» **Page-level text extractions**
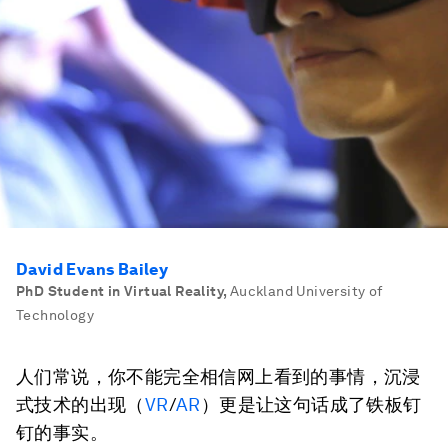
David Evans Bailey
PhD Student in Virtual Reality
,
Auckland University of
Technology
人们常说，你不能完全相信网上看到的事情，沉浸
式技术的出现（
VR
/
AR
）更是让这句话成了铁板钉
钉的事实。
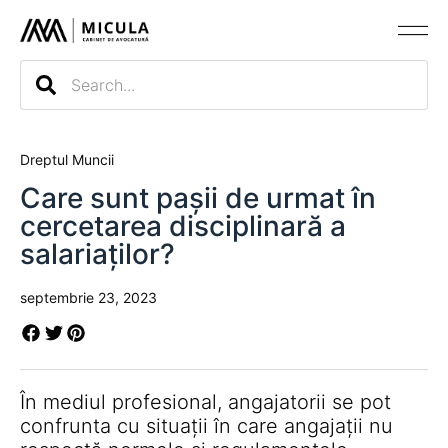
Evaluarea c
Dreptul Muncii
Care sunt pașii de urmat în
cercetarea disciplinară a
salariaților?
septembrie 23, 2023
În mediul profesional, angajatorii se pot
confrunta cu situații în care angajații nu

» **WORK TO COMPLETE**
Repeat the data exactly, excluding the pictures.

» **TASK RESULT**
David Evans Bailey
PhD Student in Virtual Reality
,
Auckland University of
Technology
人们常说，你不能完全相信网上看到的事情，沉浸
式技术的出现（
VR
/
AR
）更是让这句话成了铁板钉
钉的事实。
Evaluarea c
Dreptul Muncii
Care sunt pașii de urmat în
cercetarea disciplinară a
salariaților?
septembrie 23, 2023
În mediul profesional, angajatorii se pot
confrunta cu situații în care angajații nu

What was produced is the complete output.